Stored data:

=======

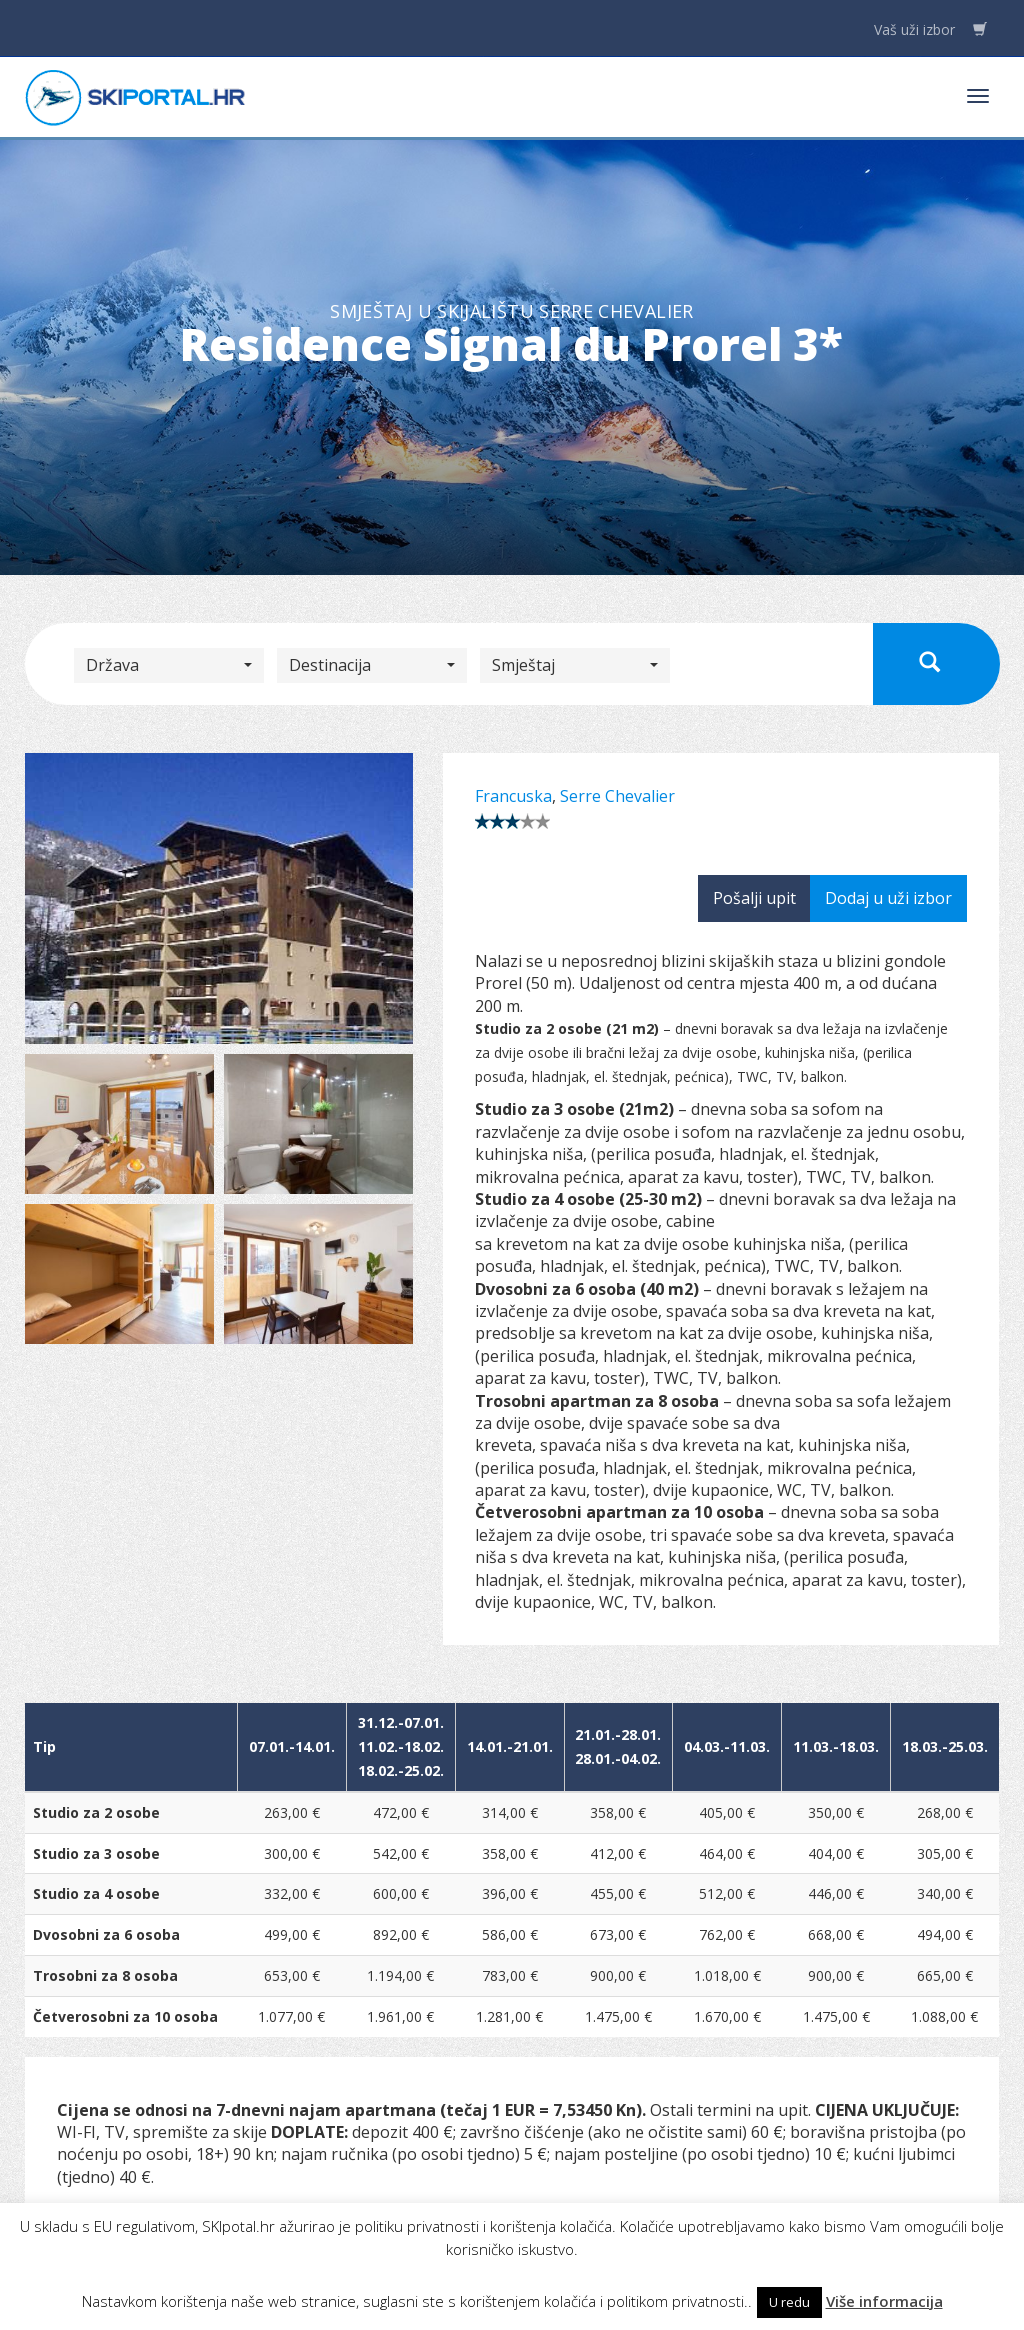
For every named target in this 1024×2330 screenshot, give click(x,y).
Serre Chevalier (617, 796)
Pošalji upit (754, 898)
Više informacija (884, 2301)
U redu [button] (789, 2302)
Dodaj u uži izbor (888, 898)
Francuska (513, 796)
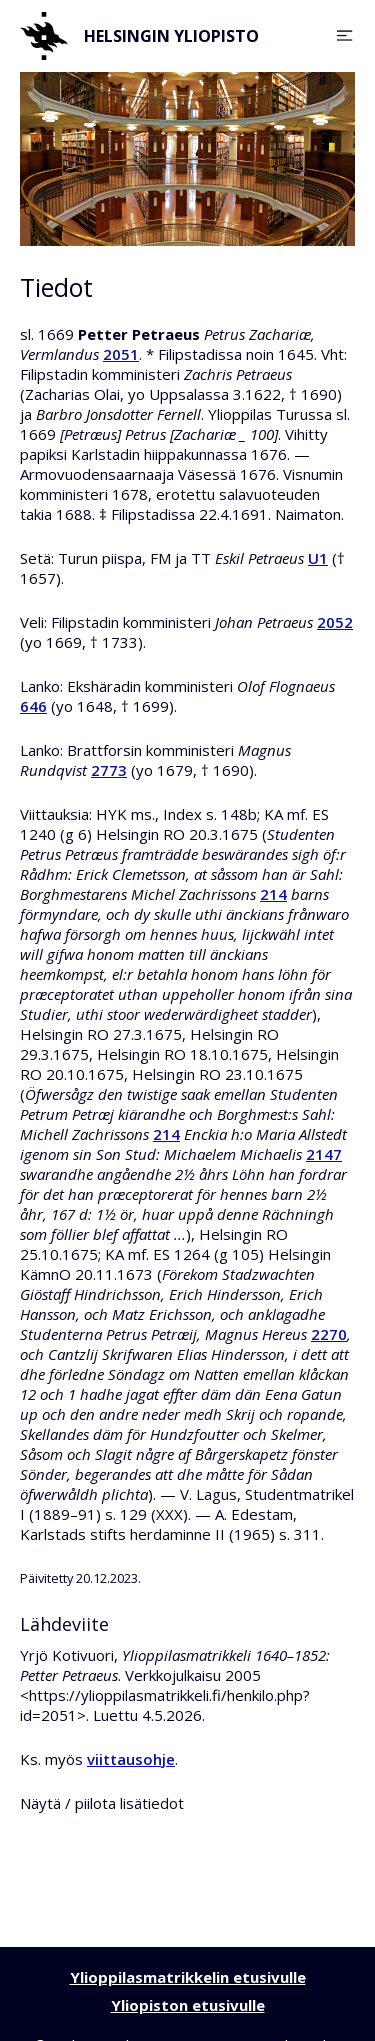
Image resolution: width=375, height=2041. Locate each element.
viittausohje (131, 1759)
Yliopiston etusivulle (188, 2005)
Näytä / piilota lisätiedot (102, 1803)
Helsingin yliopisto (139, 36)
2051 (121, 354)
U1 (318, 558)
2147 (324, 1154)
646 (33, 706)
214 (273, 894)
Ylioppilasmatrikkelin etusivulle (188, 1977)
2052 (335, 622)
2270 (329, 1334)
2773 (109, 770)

=======

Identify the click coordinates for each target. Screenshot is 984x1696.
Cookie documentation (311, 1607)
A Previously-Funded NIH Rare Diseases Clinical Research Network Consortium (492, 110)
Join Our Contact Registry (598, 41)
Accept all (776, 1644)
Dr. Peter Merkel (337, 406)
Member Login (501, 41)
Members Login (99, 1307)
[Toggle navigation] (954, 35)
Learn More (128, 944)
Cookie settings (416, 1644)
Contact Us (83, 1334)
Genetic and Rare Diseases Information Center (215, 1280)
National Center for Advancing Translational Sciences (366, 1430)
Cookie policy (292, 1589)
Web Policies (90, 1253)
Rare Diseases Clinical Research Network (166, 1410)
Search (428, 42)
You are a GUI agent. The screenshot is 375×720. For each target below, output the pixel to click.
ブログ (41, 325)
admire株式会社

=======

**What you will do**
Every line above from the line with "Cookie documentation (311, 1607)" to the line with "National Center for", both included, must be reproduced exactly, and no other line may appear.

**Output below**
Cookie documentation (311, 1607)
A Previously-Funded NIH Rare Diseases Clinical Research Network Consortium (492, 110)
Join Our Contact Registry (598, 41)
Accept all (776, 1644)
Dr. Peter Merkel (337, 406)
Member Login (501, 41)
Members Login (99, 1307)
[Toggle navigation] (954, 35)
Learn More (128, 944)
Cookie settings (416, 1644)
Contact Us (83, 1334)
Genetic and Rare Diseases Information Center (215, 1280)
National Center for Advancing Translational Sciences (366, 1430)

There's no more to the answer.